Use Planned Interactions to Support Evidence-Based Care for Chronic Conditions

Improving Chronic Care: Delivery System Design

Obtain senior leadership support for planned visits, expecially to resolve potential reimbursement issues relating to group settings.

  1. Block time for providers in advance.
  2. Use registry to identify patients in need of visits.
  3. Have promotoras, community health workers, volunteers, or appointment staff call and schedule patients for visits.
  4. Train staff in planned visit approach. A planned visit should contain an assessment, review of therapy, review of medical care, self-management goals, problem solving, and follow-up plan.
  5. Assemble a patient visit team (provider, certified diabetic nursing assistant, promotoras, intake worker, lab, immunization, and referrals).
  6. Use group visits to deliver care. A group visit brings together 8 to 20 patients to deliver medical care in a group setting; all patients are in the same room, and providers come to the group to take vital signs, discuss issues, and answer questions.



  • Have planned visits be part of the organization's stated philosophy of care.
  • Be cognizant of cultural diversity in your patients.
  • Make group visits multidisciplinary, including dental, podiatry, and ophthalmology.
  • Try holding group visits at homeless shelters, housing or faith-based organizations.



For Diabetes Patients:

  1. To institute proactive care, review the registry to identify population-based needs (e.g., eye and dental exams) and plan group visits, mailings, fairs, and reminders to patients to meet those needs.
  3. Use planned visits. The provider care team:
    • Identifies diabetic patients coming in for an appointment the next day.
    • Looks at registry data and identifies needs on flowsheet, visit note, or encounter note.
    • Plans visit, including who will draw labs, make referrals, and do self-management goals.

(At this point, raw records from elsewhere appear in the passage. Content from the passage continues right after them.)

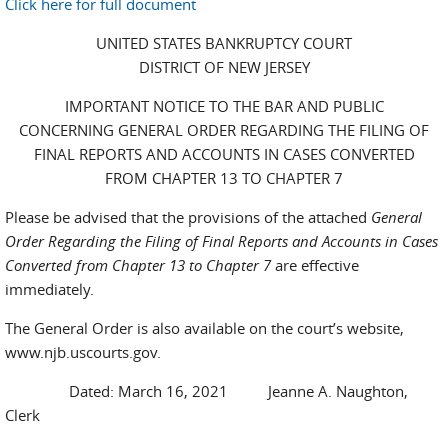
Click here for full document
UNITED STATES BANKRUPTCY COURT
DISTRICT OF NEW JERSEY
IMPORTANT NOTICE TO THE BAR AND PUBLIC
CONCERNING GENERAL ORDER REGARDING THE FILING OF
FINAL REPORTS AND ACCOUNTS IN CASES CONVERTED
FROM CHAPTER 13 TO CHAPTER 7
Please be advised that the provisions of the attached
General
Order Regarding the Filing of Final Reports and Accounts in Cases
Converted from Chapter 13 to Chapter 7
are effective
immediately.
The General Order is also available on the court’s website,
www.njb.uscourts.gov.
Dated: March 16, 2021 Jeanne A. Naughton,
Clerk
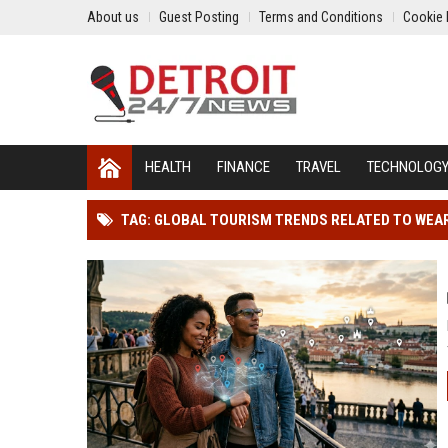
About us
Guest Posting
Terms and Conditions
Cookie 
HEALTH
FINANCE
TRAVEL
TECHNOLOG
TAG: GLOBAL TOURISM TRENDS RELATED TO WE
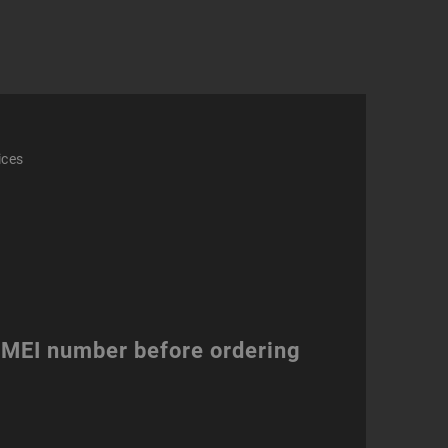
e
ity
ices
 IMEI number before ordering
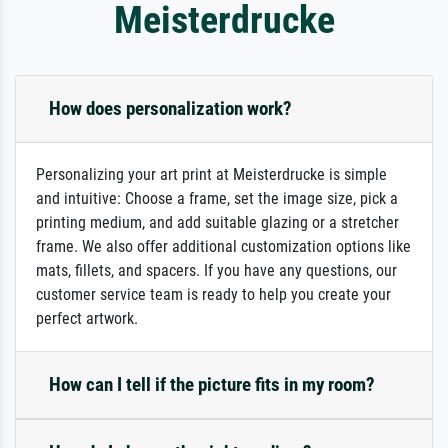
Meisterdrucke
How does personalization work?
Personalizing your art print at Meisterdrucke is simple
and intuitive: Choose a frame, set the image size, pick a
printing medium, and add suitable glazing or a stretcher
frame. We also offer additional customization options like
mats, fillets, and spacers. If you have any questions, our
customer service team is ready to help you create your
perfect artwork.
How can I tell if the picture fits in my room?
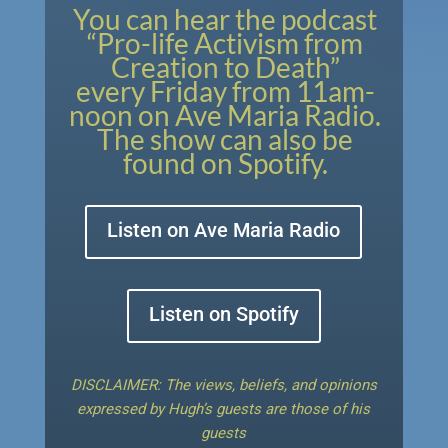
You can hear the podcast
“Pro-life Activism from
Creation to Death”
every Friday from 11am-
noon on Ave Maria Radio.
The show can also be
found on Spotify.
Listen on Ave Maria Radio
Listen on Spotify
DISCLAIMER: The views, beliefs, and opinions
expressed by Hugh’s guests are those of his
guests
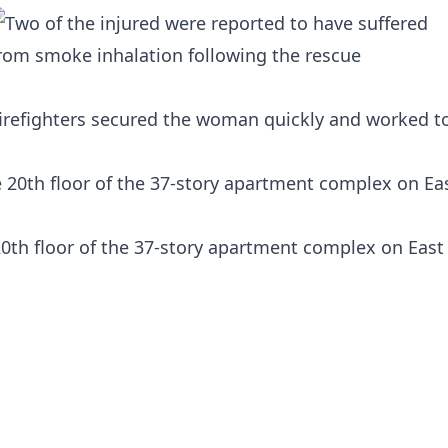
firefighters secured the woman quickly and worked t
20th floor of the 37-story apartment complex on East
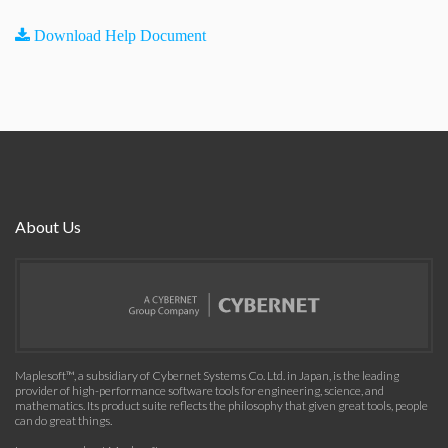
Download Help Document
About Us
Maplesoft™, a subsidiary of Cybernet Systems Co. Ltd. in Japan, is the leading
provider of high-performance software tools for engineering, science, and
mathematics. Its product suite reflects the philosophy that given great tools, people
can do great things.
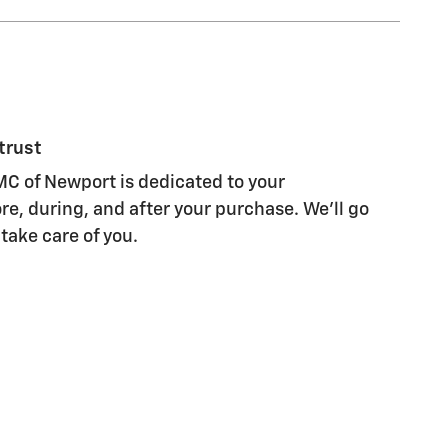
trust
C of Newport is dedicated to your
re, during, and after your purchase. We'll go
 take care of you.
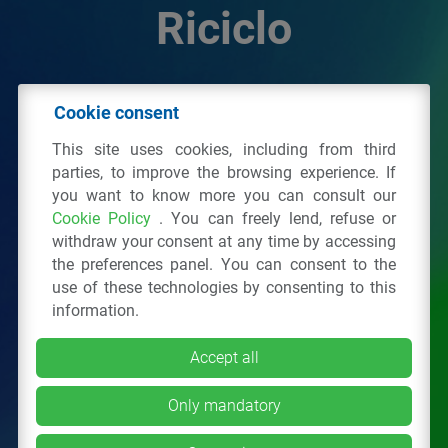
Riciclo
© 2026 - IPPR Istituto per la Promozione delle
Cookie consent
Plastiche da Riciclo
This site uses cookies, including from third
C.F. 97381090154
parties, to improve the browsing experience. If
you want to know more you can consult our
Via San Vittore 36
20123
Milano
(MI)
Cookie Policy
. You can freely lend, refuse or
Tel.: 02 43928225.
withdraw your consent at any time by accessing
the preferences panel. You can consent to the
use of these technologies by consenting to this
All right reserved
Privacy Policy
&
Cookie
information.
Accept all
Only mandatory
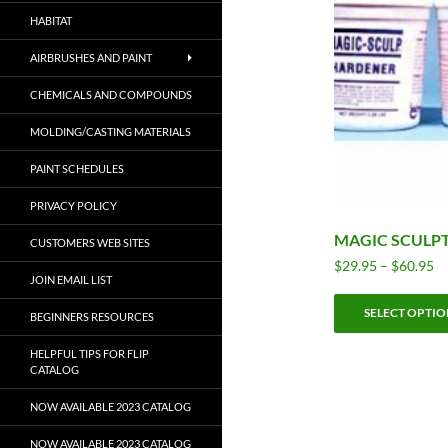
HABITAT
AIRBRUSHES AND PAINT
CHEMICALS AND COMPOUNDS
MOLDING/CASTING MATERIALS
PAINT SCHEDULES
PRIVACY POLICY
MAGIC SCULP
CUSTOMERS WEB SITES
Pr
$
29.95
–
$
60.95
JOIN EMAIL LIST
ra
$2
SELECT OPTIO
BEGINNERS RESOURCES
th
$6
HELPFUL TIPS FOR FLIP
CATALOG
NOW AVAILABLE 2023 CATALOG
NOW AVAILABLE 2023 CATALOG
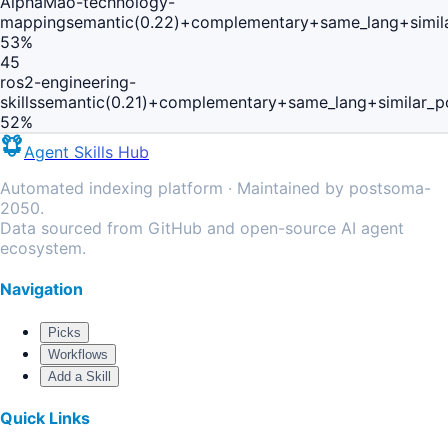
AlphaMao-technology-
mapping
semantic(0.22)+complementary+same_lang+simil
53
%
45
ros2-engineering-
skills
semantic(0.21)+complementary+same_lang+similar_p
52
%
Agent Skills Hub
Automated indexing platform · Maintained by postsoma-
2050.
Data sourced from GitHub and open-source AI agent
ecosystem.
Navigation
Picks
Workflows
Add a Skill
Quick Links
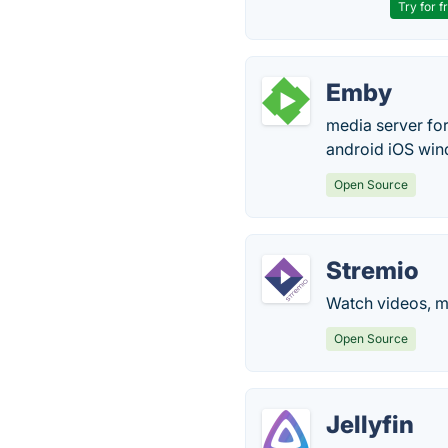
Try for f
Emby
media server for
android iOS win
Open Source
Stremio
Watch videos, mo
Open Source
Jellyfin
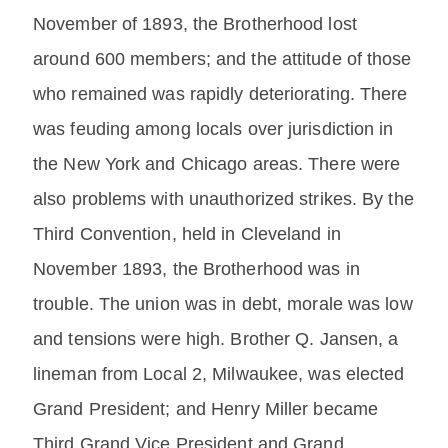
November of 1893, the Brotherhood lost
around 600 members; and the attitude of those
who remained was rapidly deteriorating. There
was feuding among locals over jurisdiction in
the New York and Chicago areas. There were
also problems with unauthorized strikes. By the
Third Convention, held in Cleveland in
November 1893, the Brotherhood was in
trouble. The union was in debt, morale was low
and tensions were high. Brother Q. Jansen, a
lineman from Local 2, Milwaukee, was elected
Grand President; and Henry Miller became
Third Grand Vice President and Grand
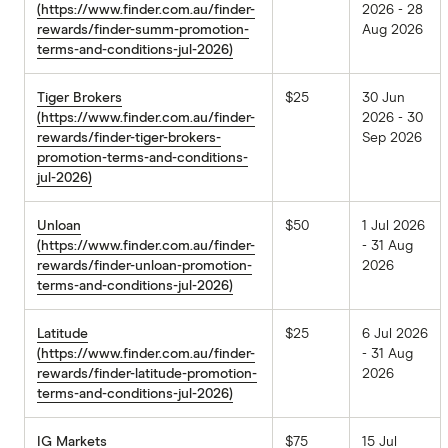
(https://www.finder.com.au/finder-
2026 - 28
rewards/finder-summ-promotion-
Aug 2026
terms-and-conditions-jul-2026)
Tiger Brokers
$25
30 Jun
(https://www.finder.com.au/finder-
2026 - 30
rewards/finder-tiger-brokers-
Sep 2026
promotion-terms-and-conditions-
jul-2026)
Unloan
$50
1 Jul 2026
(https://www.finder.com.au/finder-
- 31 Aug
rewards/finder-unloan-promotion-
2026
terms-and-conditions-jul-2026)
Latitude
$25
6 Jul 2026
(https://www.finder.com.au/finder-
- 31 Aug
rewards/finder-latitude-promotion-
2026
terms-and-conditions-jul-2026)
IG Markets
$75
15 Jul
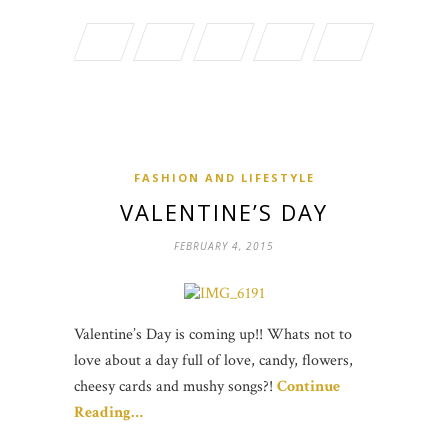
FASHION AND LIFESTYLE
VALENTINE’S DAY
FEBRUARY 4, 2015
Valentine’s Day is coming up!! Whats not to
love about a day full of love, candy, flowers,
cheesy cards and mushy songs?!
Continue
Reading…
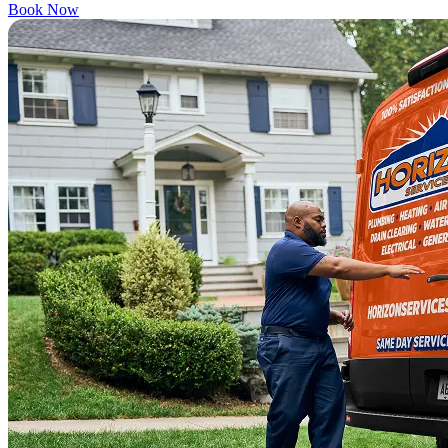
Book Now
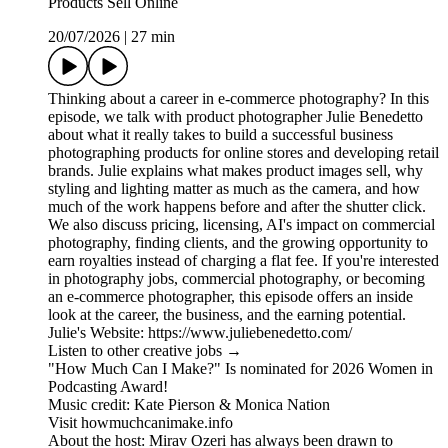
Products Sell Online
20/07/2026
|
27 min
Thinking about a career in e-commerce photography? In this
episode, we talk with product photographer Julie Benedetto
about what it really takes to build a successful business
photographing products for online stores and developing retail
brands. Julie explains what makes product images sell, why
styling and lighting matter as much as the camera, and how
much of the work happens before and after the shutter click.
We also discuss pricing, licensing, AI's impact on commercial
photography, finding clients, and the growing opportunity to
earn royalties instead of charging a flat fee. If you're interested
in photography jobs, commercial photography, or becoming
an e-commerce photographer, this episode offers an inside
look at the career, the business, and the earning potential.
Julie's Website: https://www.juliebenedetto.com/
Listen to other creative jobs →
"How Much Can I Make?" Is nominated for 2026 Women in
Podcasting Award!
Music credit: Kate Pierson & Monica Nation
Visit howmuchcanimake.info
About the host: Mirav Ozeri has always been drawn to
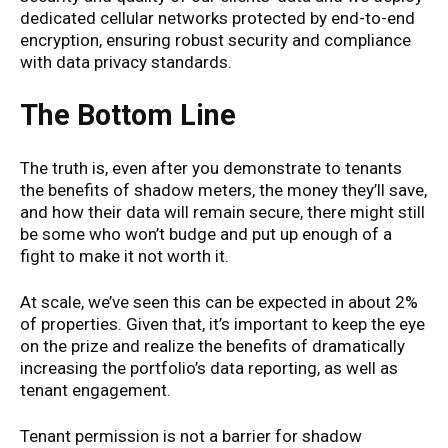
dedicated cellular networks protected by end-to-end
encryption, ensuring robust security and compliance
with data privacy standards.
The Bottom Line
The truth is, even after you demonstrate to tenants
the benefits of shadow meters, the money they’ll save,
and how their data will remain secure, there might still
be some who won’t budge and put up enough of a
fight to make it not worth it.
At scale, we’ve seen this can be expected in about 2%
of properties. Given that, it’s important to keep the eye
on the prize and realize the benefits of dramatically
increasing the portfolio’s data reporting, as well as
tenant engagement.
Tenant permission is not a barrier for shadow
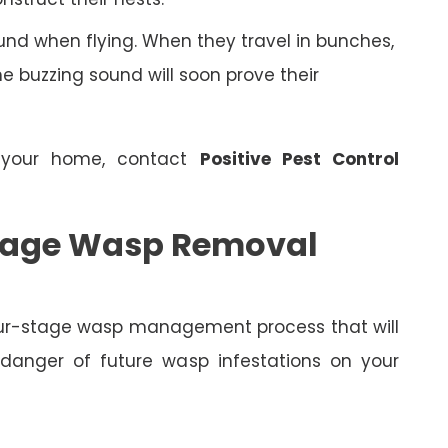
nd when flying. When they travel in bunches,
 buzzing sound will soon prove their
 your home, contact
Positive Pest Control
 Stage Wasp Removal
four-stage wasp management process that will
 danger of future wasp infestations on your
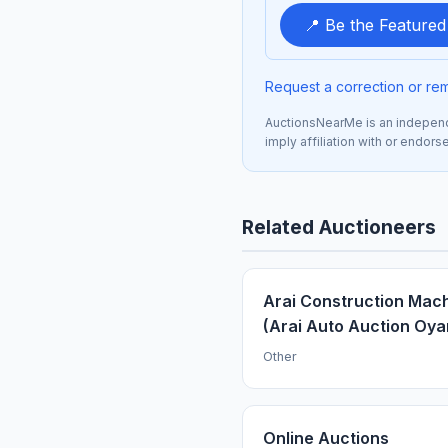
📍 Be the Feature
Request a correction or re
AuctionsNearMe is an independe
imply affiliation with or endor
Related Auctioneers
Arai Construction Mac
(Arai Auto Auction Oy
Other
Online Auctions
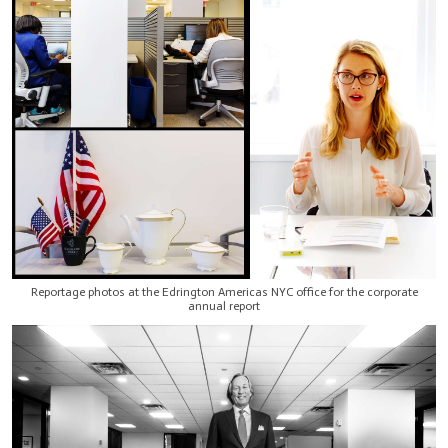
Reportage photos at the Edrington Americas NYC office for the corporate
annual report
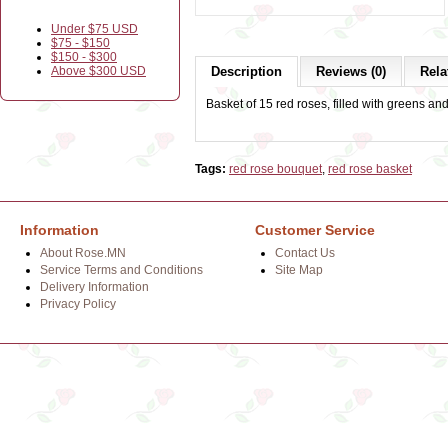
Under $75 USD
$75 - $150
$150 - $300
Above $300 USD
Description
Reviews (0)
Rela
Basket of 15 red roses, filled with greens an
Tags:
red rose bouquet
,
red rose basket
Information
Customer Service
About Rose.MN
Contact Us
Service Terms and Conditions
Site Map
Delivery Information
Privacy Policy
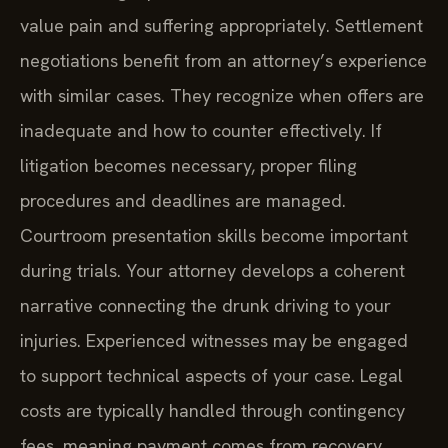
value pain and suffering appropriately. Settlement
negotiations benefit from an attorney’s experience
with similar cases. They recognize when offers are
inadequate and how to counter effectively. If
litigation becomes necessary, proper filing
procedures and deadlines are managed.
Courtroom presentation skills become important
during trials. Your attorney develops a coherent
narrative connecting the drunk driving to your
injuries. Experienced witnesses may be engaged
to support technical aspects of your case. Legal
costs are typically handled through contingency
fees, meaning payment comes from recovery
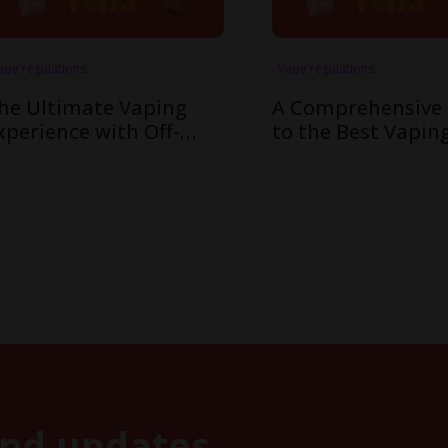
ape regulations
Vape regulations
he Ultimate Vaping
A Comprehensive
xperience with Off-
to the Best Vapin
tamp’s Innovative X-
Flavors in Off-Sta
ube Pod System
Cube System
and updates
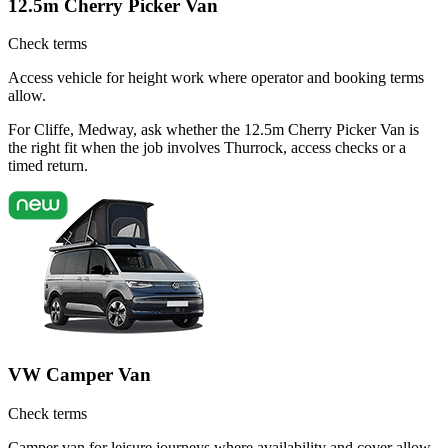
12.5m Cherry Picker Van
Check terms
Access vehicle for height work where operator and booking terms
allow.
For Cliffe, Medway, ask whether the 12.5m Cherry Picker Van is
the right fit when the job involves Thurrock, access checks or a
timed return.
VW Camper Van
Check terms
Camper van for leisure journeys where availability and cover allow.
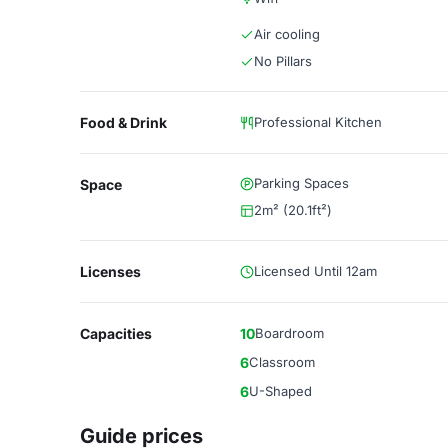
Air cooling
No Pillars
Food & Drink
Professional Kitchen
Parking Spaces
Space
2m² (20.1ft²)
Licenses
Licensed Until 12am
Capacities
10
Boardroom
6
Classroom
6
U-Shaped
Guide prices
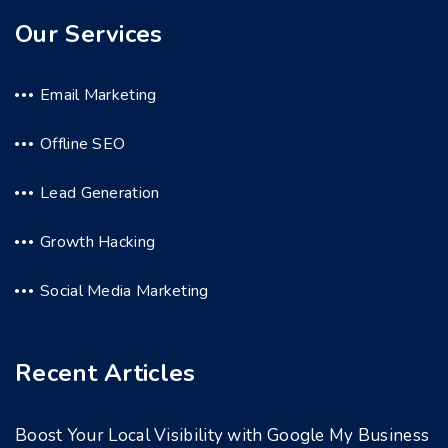
Our Services
Email Marketing
Offline SEO
Lead Generation
Growth Hacking
Social Media Marketing
Recent Articles
Boost Your Local Visibility with Google My Business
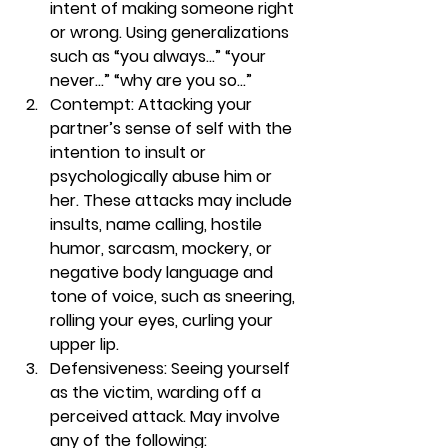
intent of making someone right 
or wrong. Using generalizations 
such as “you always…” “your 
never…” “why are you so…” 
Contempt:
 Attacking your 
partner’s sense of self with the 
intention to insult or 
psychologically abuse him or 
her. These attacks may include 
insults, name calling, hostile 
humor, sarcasm, mockery, or 
negative body language and 
tone of voice, such as sneering, 
rolling your eyes, curling your 
upper lip. 
Defensiveness:
 Seeing yourself 
as the victim, warding off a 
perceived attack. May involve 
any of the following:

  5. Use care flowsheets, charting templates, or similar tools to guide care and follow up.



  • Use the reports from the registry that can answer the many patient care-related questions (e.g., "List all patients who have not had an HbA1c in 6 months".)
  • Schedule regular staff time for population review.
  • Look for areas for improvement, e.g., smoking cessation, blood pressure control, and foot exams.
  • Use daily huddles for staff to communicate patient needs.
  • Use daily care team meetings to prepare for the day's planned visits.
  • Consider "one-stop shopping" appointments with multiple providers for patients with many overdue needs.
  • Use mail merge software for mailings/reminders.